Josh’s mother is a seamstress and his father a wood-worker, “so those worlds merged,” he explains. He laughs that the first sign he may have been destined to be a designer was when he built forts as a child, like most tend to do, only his were well planned. “Oh, there was an entry, separated bedrooms, windows...” He studied art, interior design and textiles at the University of Rhode Island, and used those skills as the design studio manager for Pottery Barn. There he learned about what makes a room and the critical importance of lighting and furniture construction. “Then I went to RISD where I really sharpened my skills,” he explains.
Today, clients hire Josh for everything from single room renovations to whole-house design. “It varies,” he says. “I’ve done a project where there was a fire and they had to rebuild, I’ve done just one room or one floor and added more as money becomes available. I’ve done it all.” He likens the role of an interior designer to a navigator. “They’re holding the GPS or the map and say where to go and how to get there.”
Though he’s worked on projects with budget near the million dollar mark, he prides himself most on the projects that have the smallest budgets, because those are the ones that challenge a designer to be inventive. “There’s a designer for every client,” he says emphatically. “If you have a very small budget, there’s a designer out there for you. ...If a designer says they can’t work with that [budget], they’re not creative.”

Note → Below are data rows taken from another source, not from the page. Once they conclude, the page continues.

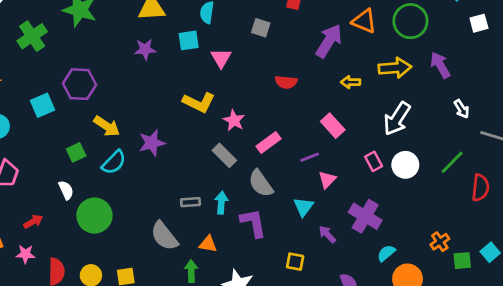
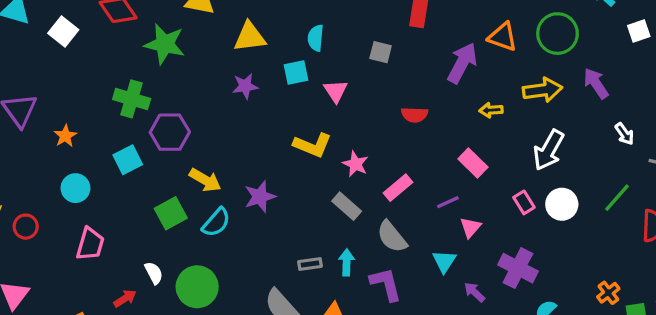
green cross: (32, 36) -> (132, 99), moved, turned -36
green square: (76, 152) -> (171, 213), size x1.4
white semicircle: (66, 190) -> (154, 273), moved

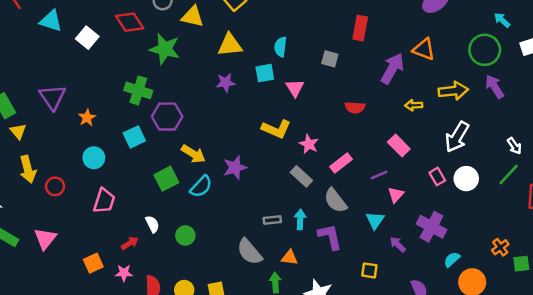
green circle: (558, 34) -> (485, 50), moved
white arrow: (624, 134) -> (514, 146), moved
green circle: (197, 287) -> (185, 236), size x0.6

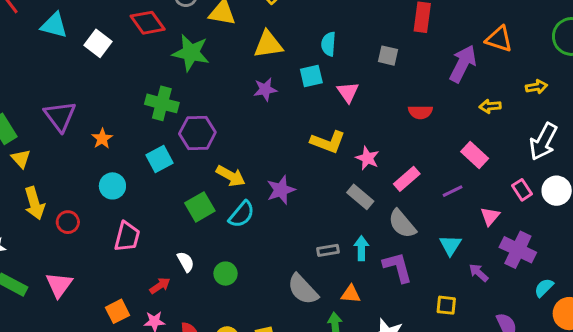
yellow arrow: (453, 91) -> (537, 87), size x0.6
pink triangle: (396, 195) -> (490, 216), moved

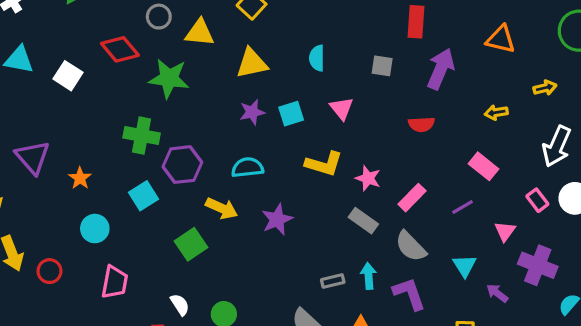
purple arrow: (463, 64) -> (441, 69), moved
cyan square: (311, 76) -> (291, 114), moved
cyan semicircle: (242, 214) -> (248, 168), moved, turned -132

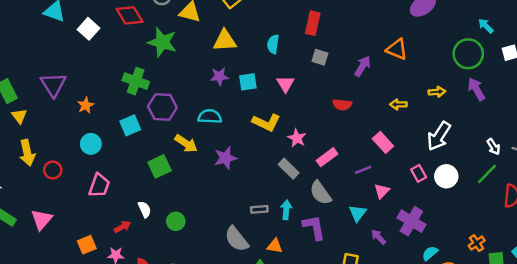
red rectangle: (416, 22) -> (313, 23), moved
orange triangle: (501, 39) -> (397, 49), moved
purple arrow: (441, 69) -> (363, 66), size x0.7
pink triangle: (505, 231) -> (382, 191), moved

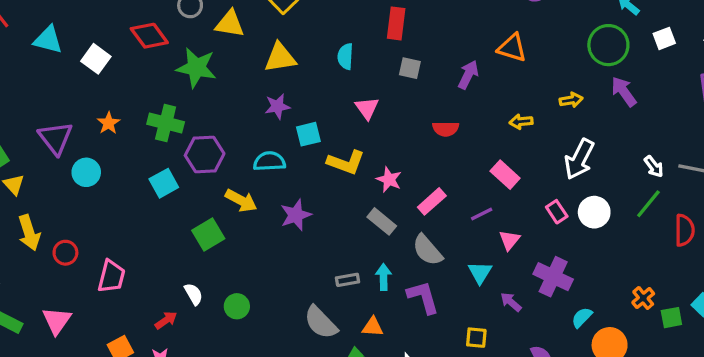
cyan square: (248, 82) -> (308, 134), moved
orange star: (86, 105) -> (109, 123), moved
cyan circle: (91, 144) -> (86, 172), moved
pink trapezoid: (99, 185) -> (111, 276), moved

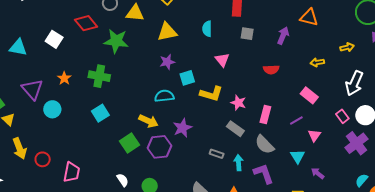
cyan triangle: (48, 40) -> (18, 47), moved
purple hexagon: (205, 154) -> (159, 147), moved
pink rectangle: (432, 201) -> (265, 115), turned -30
purple cross: (553, 277) -> (356, 143), moved, turned 30
gray rectangle: (348, 280) -> (217, 154), moved, turned 32

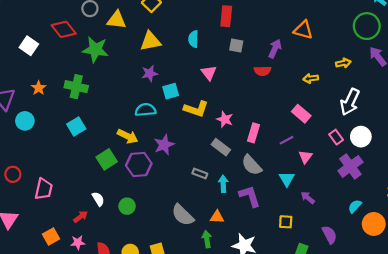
red semicircle: (271, 70) -> (262, 71), moved

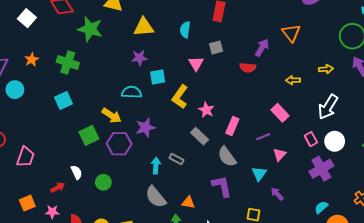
orange triangle: (303, 30) -> (291, 33), turned 30
gray square: (236, 45) -> (216, 48), moved, turned -32
yellow L-shape: (196, 109) -> (180, 97), turned 100
cyan arrow: (223, 184) -> (156, 166), moved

Josh can appreciate that meeting with an interior designer can be an intimidating, even awkward experi- ence. “You remember your first dance? Originally you were nervous and your back was flat against the wall, but eventually you warm up and enjoy it,” he says. “It’s a process ... It’s a lot of trust. At the end of the day, I want to be a good value; I want to deliver. I want to create warm, individual environments.”